BlogActusDeux cartes montrent l’ampleur de l’obésité infantile dans le monde

Deux cartes montrent l’ampleur de l’obésité infantile dans le monde

L’obésité infantile est en train de devenir un véritable fléau mondial.

La revue médicale britannique Lancet, en collaboration avec l’Organisation Mondiale de la Santé, a analysé les données collectées par 2 400 études sur l’obésité, recensant la taille et le poids d’environ 32 millions de personnes de 5 à 19 ans.

Elle a découvert que 124 million de garçons et de filles souffrent actuellement d’embonpoint dans le monde.

Les pays occidentaux sont les plus touchés, mais également la Chine, l’Australie et certaines régions d’Amérique du Sud.
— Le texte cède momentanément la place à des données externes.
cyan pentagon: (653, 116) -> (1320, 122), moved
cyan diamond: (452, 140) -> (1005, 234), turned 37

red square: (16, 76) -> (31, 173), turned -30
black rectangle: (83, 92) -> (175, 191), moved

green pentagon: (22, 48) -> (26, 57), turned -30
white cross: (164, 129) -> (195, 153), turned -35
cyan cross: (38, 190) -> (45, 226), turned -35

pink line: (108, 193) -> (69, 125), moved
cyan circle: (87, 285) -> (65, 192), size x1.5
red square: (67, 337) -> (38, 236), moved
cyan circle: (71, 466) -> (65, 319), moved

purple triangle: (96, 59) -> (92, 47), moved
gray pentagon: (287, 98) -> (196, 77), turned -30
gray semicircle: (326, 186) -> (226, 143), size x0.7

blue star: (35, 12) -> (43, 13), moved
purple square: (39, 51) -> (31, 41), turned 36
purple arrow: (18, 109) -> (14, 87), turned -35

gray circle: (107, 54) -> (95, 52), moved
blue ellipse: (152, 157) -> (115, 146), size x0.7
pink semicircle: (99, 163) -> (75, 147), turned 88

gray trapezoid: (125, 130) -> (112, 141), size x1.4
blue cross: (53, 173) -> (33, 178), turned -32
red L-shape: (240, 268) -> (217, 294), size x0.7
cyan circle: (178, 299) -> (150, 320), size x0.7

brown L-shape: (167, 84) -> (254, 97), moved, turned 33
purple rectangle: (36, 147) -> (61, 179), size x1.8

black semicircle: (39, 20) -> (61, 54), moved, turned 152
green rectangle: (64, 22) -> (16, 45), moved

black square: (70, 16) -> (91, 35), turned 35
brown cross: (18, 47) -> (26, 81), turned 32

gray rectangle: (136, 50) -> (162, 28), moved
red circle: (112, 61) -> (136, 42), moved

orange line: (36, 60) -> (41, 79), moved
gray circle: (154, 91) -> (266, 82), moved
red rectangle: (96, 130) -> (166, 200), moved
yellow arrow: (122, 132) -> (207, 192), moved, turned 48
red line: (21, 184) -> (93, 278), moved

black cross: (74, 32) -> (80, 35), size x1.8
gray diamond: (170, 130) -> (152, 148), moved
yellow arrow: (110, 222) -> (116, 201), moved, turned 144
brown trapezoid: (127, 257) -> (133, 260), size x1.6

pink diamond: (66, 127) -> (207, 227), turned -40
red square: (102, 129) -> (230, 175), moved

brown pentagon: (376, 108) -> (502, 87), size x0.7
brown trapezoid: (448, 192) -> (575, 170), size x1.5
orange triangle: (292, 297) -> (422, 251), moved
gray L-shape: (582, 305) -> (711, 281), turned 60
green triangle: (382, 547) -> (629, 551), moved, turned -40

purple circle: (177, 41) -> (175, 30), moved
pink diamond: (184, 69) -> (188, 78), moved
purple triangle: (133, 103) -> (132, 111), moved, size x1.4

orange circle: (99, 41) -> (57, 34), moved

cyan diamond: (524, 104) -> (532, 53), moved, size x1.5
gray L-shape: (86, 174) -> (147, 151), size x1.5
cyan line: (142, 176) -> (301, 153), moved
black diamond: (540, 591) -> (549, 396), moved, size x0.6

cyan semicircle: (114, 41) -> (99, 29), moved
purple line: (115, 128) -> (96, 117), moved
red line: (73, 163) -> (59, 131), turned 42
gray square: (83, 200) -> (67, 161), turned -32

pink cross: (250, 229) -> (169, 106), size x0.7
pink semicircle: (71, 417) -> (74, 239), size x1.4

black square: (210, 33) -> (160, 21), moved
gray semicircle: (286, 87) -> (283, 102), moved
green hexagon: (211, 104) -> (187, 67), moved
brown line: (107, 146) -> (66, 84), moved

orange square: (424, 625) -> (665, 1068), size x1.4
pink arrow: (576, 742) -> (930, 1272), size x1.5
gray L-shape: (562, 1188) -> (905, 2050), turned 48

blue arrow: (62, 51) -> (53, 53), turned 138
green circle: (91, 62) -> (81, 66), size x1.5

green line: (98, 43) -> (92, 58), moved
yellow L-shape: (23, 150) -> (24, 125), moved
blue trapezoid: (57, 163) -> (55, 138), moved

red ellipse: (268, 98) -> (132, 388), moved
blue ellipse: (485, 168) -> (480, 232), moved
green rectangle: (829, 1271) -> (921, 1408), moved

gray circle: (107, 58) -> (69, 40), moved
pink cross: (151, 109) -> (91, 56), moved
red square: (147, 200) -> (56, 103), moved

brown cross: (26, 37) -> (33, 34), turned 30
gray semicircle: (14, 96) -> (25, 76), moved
Bien qu’il y ait un nombre plus important d’enfants souffrant d’insuffisance pondérale, si cette tendance se poursuit, la courbe pourrait s’inverser d’ici 2022. En effet, rien que ces quatre dernières années, elle a multiplié par dix.

Majid Ezzati, l’un des auteurs de la recherche, a admis que leurs conclusions étaient loin d’être optimistes :

« On peut venir à bout de l’obésité, mais ce serait une exagération d’assimiler cela à une « bonne nouvelle ». Les chiffres sont encore élevés, et nous devons tout faire pour les baisser. »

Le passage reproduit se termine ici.